**Activity**: Hand back all records exactly, pictures omitted.

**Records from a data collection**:
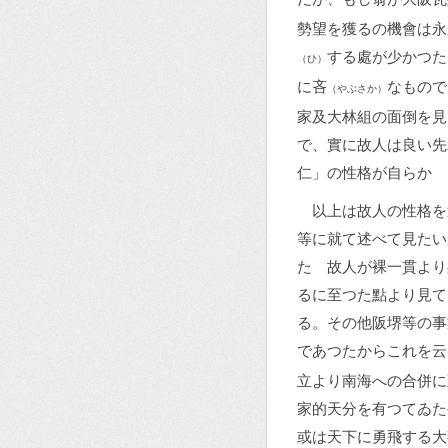
勢望を獲るの機會は永
する處が少かつた
（ひ）
に吝
なもので
（やぶさか）
家及大林組の面倒を見
で、實に故人は良い先
仁」の性格が自らかゝ
以上は故人の性格を
等に就て述べて見たい
たゞ故人が裸一貫より
るに至つた點より見て
る。その他阪堺等の事
であつたからこれを云
立より南海への合併に
家的天分を有つてゐた
或は天下に勇飛する大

**Result**:
勢望を獲るの機會は永
する處が少かつた
（ひ）
に吝
なもので
（やぶさか）
家及大林組の面倒を見
で、實に故人は良い先
仁」の性格が自らかゝ
以上は故人の性格を
等に就て述べて見たい
たゞ故人が裸一貫より
るに至つた點より見て
る。その他阪堺等の事
であつたからこれを云
立より南海への合併に
家的天分を有つてゐた
或は天下に勇飛する大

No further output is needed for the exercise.